### Task inputs ###
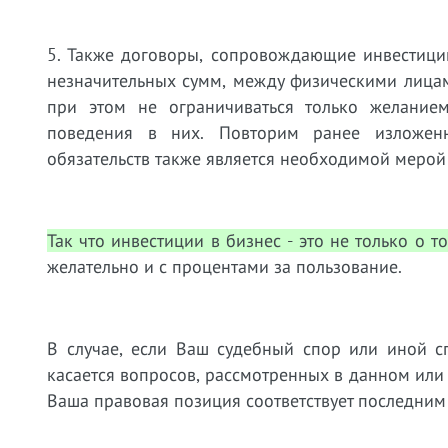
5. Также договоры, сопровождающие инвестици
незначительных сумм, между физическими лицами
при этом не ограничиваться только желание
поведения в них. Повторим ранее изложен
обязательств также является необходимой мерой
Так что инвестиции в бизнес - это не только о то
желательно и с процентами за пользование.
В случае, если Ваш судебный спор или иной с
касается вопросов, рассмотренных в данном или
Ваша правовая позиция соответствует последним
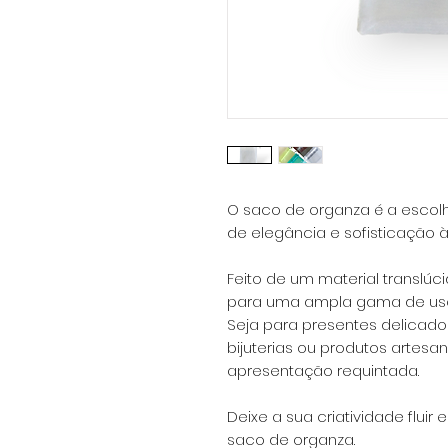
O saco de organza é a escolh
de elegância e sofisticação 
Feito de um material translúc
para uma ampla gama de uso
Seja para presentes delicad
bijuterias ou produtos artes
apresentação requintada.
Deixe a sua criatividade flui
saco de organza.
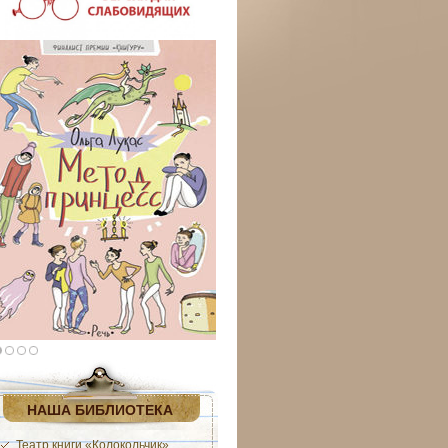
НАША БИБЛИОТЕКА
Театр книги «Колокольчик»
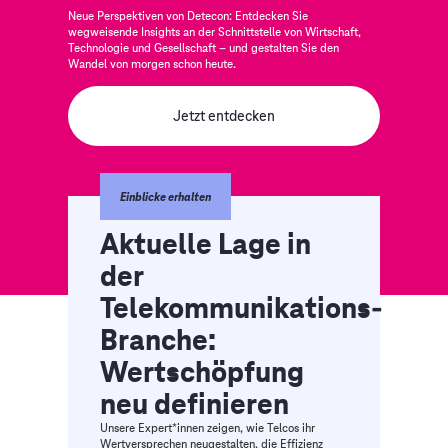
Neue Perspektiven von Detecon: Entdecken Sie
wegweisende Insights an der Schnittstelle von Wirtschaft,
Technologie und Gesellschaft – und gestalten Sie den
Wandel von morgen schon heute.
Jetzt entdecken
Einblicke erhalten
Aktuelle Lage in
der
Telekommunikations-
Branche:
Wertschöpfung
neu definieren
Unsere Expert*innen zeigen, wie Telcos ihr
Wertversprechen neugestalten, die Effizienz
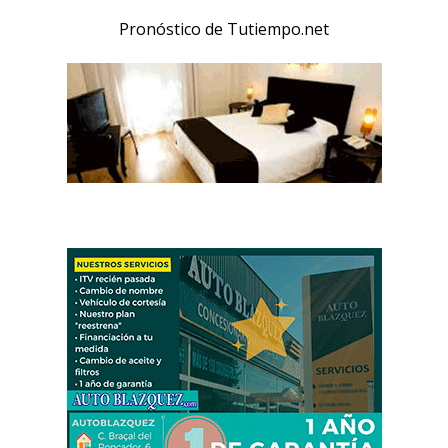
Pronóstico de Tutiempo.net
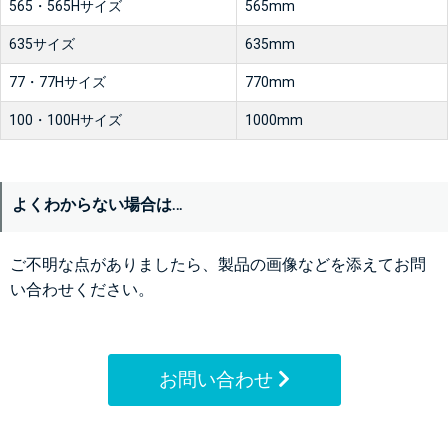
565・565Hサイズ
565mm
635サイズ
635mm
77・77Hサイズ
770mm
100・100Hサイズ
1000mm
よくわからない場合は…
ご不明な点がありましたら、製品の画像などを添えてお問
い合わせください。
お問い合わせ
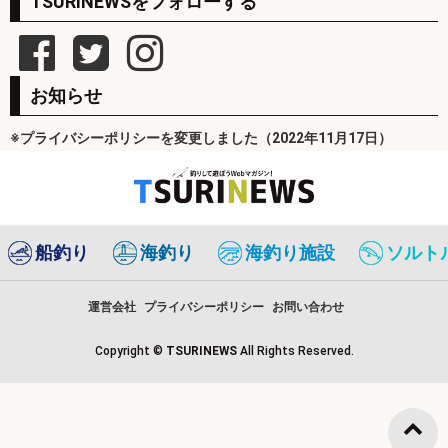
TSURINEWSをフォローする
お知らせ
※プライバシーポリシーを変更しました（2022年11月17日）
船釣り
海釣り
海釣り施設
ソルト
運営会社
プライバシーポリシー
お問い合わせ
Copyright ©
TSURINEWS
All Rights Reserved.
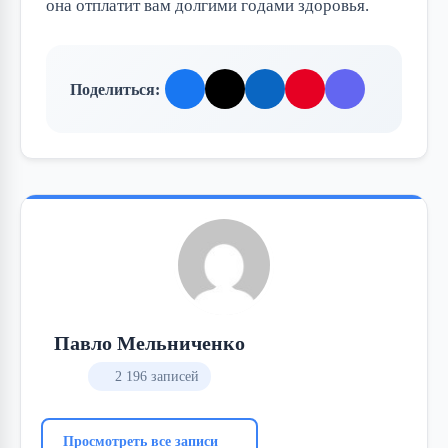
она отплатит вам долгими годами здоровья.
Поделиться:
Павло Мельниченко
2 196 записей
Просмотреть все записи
###
- Task details
Each line above is to be copied verbatim. Drop any image from the copy.

- Your response
5. Также договоры, сопровождающие инвестици
незначительных сумм, между физическими лицами
при этом не ограничиваться только желание
поведения в них. Повторим ранее изложен
обязательств также является необходимой мерой
Так что инвестиции в бизнес - это не только о то
желательно и с процентами за пользование.
В случае, если Ваш судебный спор или иной с
касается вопросов, рассмотренных в данном или
Ваша правовая позиция соответствует последним
O saco de organza é a escolh
de elegância e sofisticação 
Feito de um material translúc
para uma ampla gama de uso
Seja para presentes delicad
bijuterias ou produtos artes
apresentação requintada.
Deixe a sua criatividade flui
saco de organza.
НАША БИБЛИОТЕКА
Театр книги «Колокольчик»
Neue Perspektiven von Detecon: Entdecken Sie
wegweisende Insights an der Schnittstelle von Wirtschaft,
Technologie und Gesellschaft – und gestalten Sie den
Wandel von morgen schon heute.
Jetzt entdecken
Einblicke erhalten
Aktuelle Lage in
der
Telekommunikations-
Branche:
Wertschöpfung
neu definieren
Unsere Expert*innen zeigen, wie Telcos ihr
Wertversprechen neugestalten, die Effizienz
Pronóstico de Tutiempo.net
565・565Hサイズ
565mm
635サイズ
635mm
77・77Hサイズ
770mm
100・100Hサイズ
1000mm
よくわからない場合は…
ご不明な点がありましたら、製品の画像などを添えてお問
い合わせください。
お問い合わせ
TSURINEWSをフォローする
お知らせ
※プライバシーポリシーを変更しました（2022年11月17日）
船釣り
海釣り
海釣り施設
ソルト
運営会社
プライバシーポリシー
お問い合わせ
Copyright ©
TSURINEWS
All Rights Reserved.
она отплатит вам долгими годами здоровья.
Поделиться:
Павло Мельниченко
2 196 записей
Просмотреть все записи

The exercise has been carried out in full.